The SNP’s foreign affairs spokesperson said: “The immediate priority must now be for all parties involved to de-escalate things.”
- SNP MP Stephen Gethins calls for a diplomatic solution to US-Iran crisis after Jeremy Hunt blames Iranian state for oil tanker attacks
- Call for de-escalation follow warnings from Labour leader Jeremy Corbyn that the UK should not “fuel a military escalation”
- US deploys 1,000 further troops to the Middle East in response to “hostile behaviour” by Iranian forces
- Potential Democratic opponents to Trump in 2020 voice warnings of increasing likelihood of war
THE SNP has called on the UK Government to “focus its efforts” on defusing tensions between Iran and the United States and ensure a diplomatic solution, following the further deployment of US troops to the Middle East and accusations of Iranian attacks on two oil tankers in the Gulf of Oman.
Speaking to CommonSpace, the SNP’s foreign affairs spokesperson Stephen Gethins MP said on Tuesday: “The situation in the Gulf of Oman is deeply concerning and the immediate priority must now be for all parties involved to de-escalate things.
“It is essential that events are not allowed to spiral out of control – and the UK Government must focus its efforts on defusing tensions and on ensuring there is a diplomatic solution.”
The SNP’s appeal for peaceful resolution comes in the wake of a 14 June statement by UK Foreign Secretary Jeremy Hunt, who said Iran and its Islamic Revolutionary Guard Corps were “almost certainly” to blame for the attacks, arguing that no other state or non-state actor could have been responsible. According to some sources, Hunt’s accusation led to the British ambassador being summoned to Tehran by the Iranian Government, which denies any involvement in the attacks.
“It is essential that events are not allowed to spiral out of control – and the UK government must focus its efforts on defusing tensions and on ensuring there is a diplomatic solution.” SNP foreign affairs spokesperson Stephen Gethins MP
On 18 June, acting US Defence Secretary Patrick Shanahan announced the deployment of an additional 1,000 troops in response to “hostile behaviour” by Iranian forces, while the US Navy has now shared images which it claims links Iran to the tanker attacks. This follows reports that the UK will send 100 elite Royal Marines to the Arabian Gulf to protect naval ships, although the Ministry of Defence has claimed this “is in no way related to the ongoing situation in the Gulf of Oman.”

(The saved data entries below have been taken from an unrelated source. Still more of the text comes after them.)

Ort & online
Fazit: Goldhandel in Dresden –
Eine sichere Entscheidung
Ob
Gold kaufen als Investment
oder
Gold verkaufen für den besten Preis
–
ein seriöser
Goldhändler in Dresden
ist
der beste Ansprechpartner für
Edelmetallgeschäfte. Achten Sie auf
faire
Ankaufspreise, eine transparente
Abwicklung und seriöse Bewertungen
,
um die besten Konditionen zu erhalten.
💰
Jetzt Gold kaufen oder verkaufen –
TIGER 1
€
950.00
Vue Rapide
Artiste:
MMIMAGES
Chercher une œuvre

The possibility of military conflict with Iran has already caused division within British politics, with UK Labour leader Jeremy Corbyn warning: “Britain should act to ease tensions in the Gulf, not fuel a military escalation that began with US withdrawal from the Iran nuclear agreement.

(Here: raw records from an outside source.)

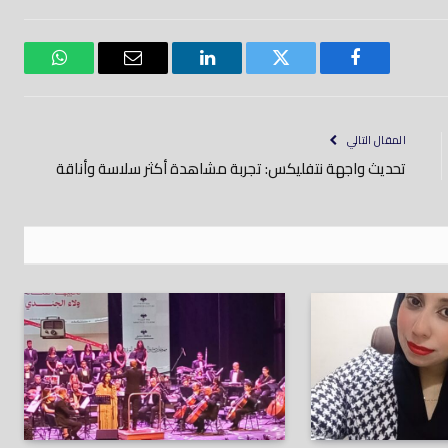
فيسبوك
تويتر
لينكدود
بريد
واتساب
إلكتروني
المقال التالي
تحديث واجهة نتفليكس: تجربة مشاهدة أكثر سلاسة وأناقة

“Without credible evidence about the tanker attacks, the government’s rhetoric will only increase the threat of war.”
Corbyn’s call for caution was branded “pathetic and predictable” by Hunt, who accused the Labour leader of “virulent anti-Americanism”.

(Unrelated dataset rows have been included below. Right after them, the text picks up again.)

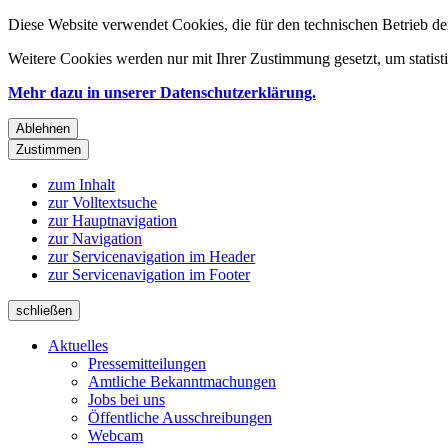
Diese Website verwendet Cookies, die für den technischen Betrieb de
Weitere Cookies werden nur mit Ihrer Zustimmung gesetzt, um statis
Mehr dazu in unserer Datenschutzerklärung.
Ablehnen
Zustimmen
zum Inhalt
zur Volltextsuche
zur Hauptnavigation
zur Navigation
zur Servicenavigation im Header
zur Servicenavigation im Footer
schließen
Aktuelles
Pressemitteilungen
Amtliche Bekanntmachungen
Jobs bei uns
Öffentliche Ausschreibungen
Webcam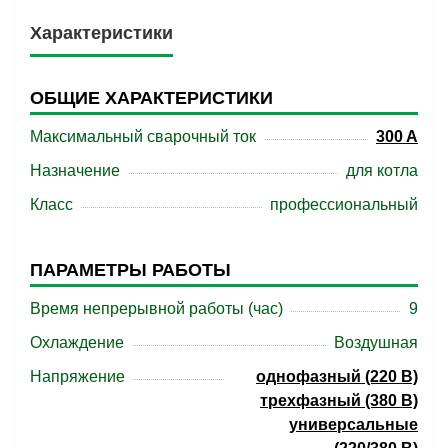
Характеристики
ОБЩИЕ ХАРАКТЕРИСТИКИ
Максимальный сварочный ток
300 A
Назначение
для котла
Класс
профессиональный
ПАРАМЕТРЫ РАБОТЫ
Время непрерывной работы (час)
9
Охлаждение
Воздушная
Напряжение
однофазный (220 В)
трехфазный (380 В)
универсальные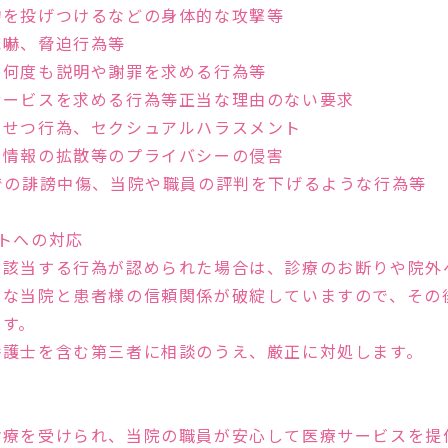
物を投げつけるなどの身体的な攻撃等
威嚇、脅迫行為等
、何度も説明や謝罪を求める行為等
サービスを求める行為等正当な理由のない要求
いせつ行為、セクシュアルハラスメント
人情報の拡散等のプライバシーの侵害
での誹謗中傷、当院や職員の評判を下げるような行為等
トへの対応
Feature
に該当する行為が認められた場合は、診療のお断りや院外
欠な当院と患者様の信頼関係が破綻していますので、その
ます。
たARTクリニック
弁護士を含む第三者に相談のうえ、厳正に対処します。
診療を受けられ、当院の職員が安心して医療サービスを提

Since the election of President Donald Trump, the United States has ratcheted up tensions with Iran through its abandonment of the nuclear deal achieved under Barack Obama and the appointment of high-profile regime change advocate John Bolton as national security advisor.
The Trump administration’s apparent move towards military action against Iran has roused opposition from several candidates within the Democratic field for the 2020 presidential election.
Senator Bernie Sanders, calling for an objective investigation of the tanker attacks, warned last week that the incident “must not be used as a pretext for a war with Iran, a war which would be an unmitigated disaster for the United States, Iran, the region, and the world.”
Senator Elizabeth Warren argued that Trump “provoked this crisis” and said that the US doesn’t need another “forever war”, while Representative Tulsi Gabbard tweeted that war with Iran “is HIGHLY likely unless Trump swallows his pride and returns to the Iran nuclear agreement he tore up.”
Internationally, the UN Secretary General Antonio Guterres has said that the truth behind the attacks needs to be “clearly established”, while the Russian Government has warned against drawing “hasty conclusions”.
While the SNP had commented little on the rising tensions prior to Gethins’ statement, the party has previously engaged in trade talks with Iran. In 2015, several SNP politicians including the former first minister Alex Salmond visited Tehran, in the hopes that the Iranian oil industry could provide opportunities for Scottish business.
Salmond commented at the time: “The key areas where Scottish expertise can be invaluable to Iran include oil and gas, finance and education.”
Salmond praised Iran’s oil wealth, which had been generated, he said, “despite the long period of sanctions, in a self sufficient way, thanks to the ingenuity and resilience of the Iranian people.”